Nell’immaginario collettivo la figura del magistrato è stata sempre condizionata da quel costrutto così “ordinario” creato nell’audiovisivo ma soprattutto anche da quello che vediamo tramite
interviste o approfondimenti giornalistici nel senso più classico e letterale del termine. Di solito sono uomini di una certa età, composti e pacati, mossi da un doveroso senso di giustizia. L’originalità del nostro progetto è quella di raccontare da una parte un uomo di ventotto anni che sì all’epoca era un magistrato del pool antimafia ma ancor prima un ragazzo -per di più da poco sposato- e come il suo lavoro abbia cambiato il rapporto con i suoi familiari, la famiglia stessa e sia stato inevitabilmente “contaminato” dalla sua età: nell’approccio pratico, nell’impulsività e nell’agire con
quella naturale ambizione e spregiudicata incoscienza della giovinezza, nonostante il contesto.

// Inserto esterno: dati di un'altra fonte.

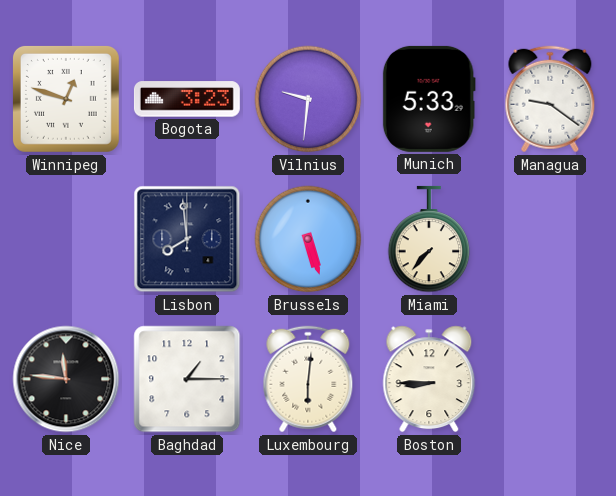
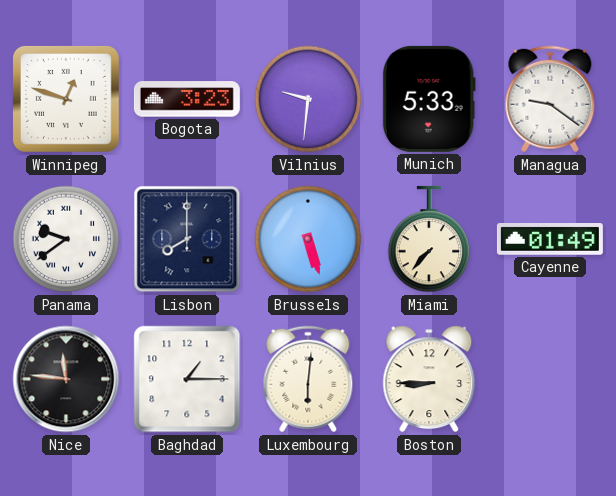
Panama: none -> 9:39
Lisbon: 7:59 -> 8:00
Cayenne: none -> 01:49
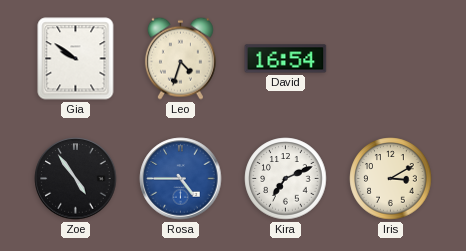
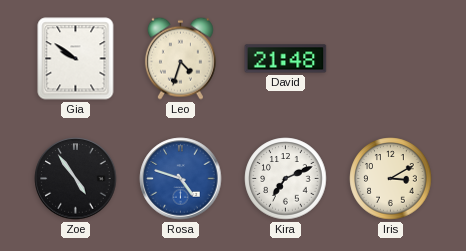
David: 16:54 -> 21:48
Rosa: 4:45 -> 4:48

Tutte queste caratteristiche non possono essere escluse dai fenomenali risultati avuti da Alfonso Sabella
nella lotta a “Cosa Nostra”. Il suo modo di fare, dettato anche dalla sua giovane età, gli ha fatto guadagnare la fiducia di boss del calibro di Giovanni Brusca e di conseguenza la loro decisione di
collaborare. Le domande di Bardani andranno proprio a cercare di scoprire gli aspetti più personali di queste vicende, volendo carpire quell’intercapedine emotiva rimasta celata tra l’ufficialità del
ruolo pubblico, da un lato, e uno spessore criminale che non ammetteva debolezze, dall’altro. Sveleremo retroscena su alcuni momenti poco raccontati della vita di un magistrato.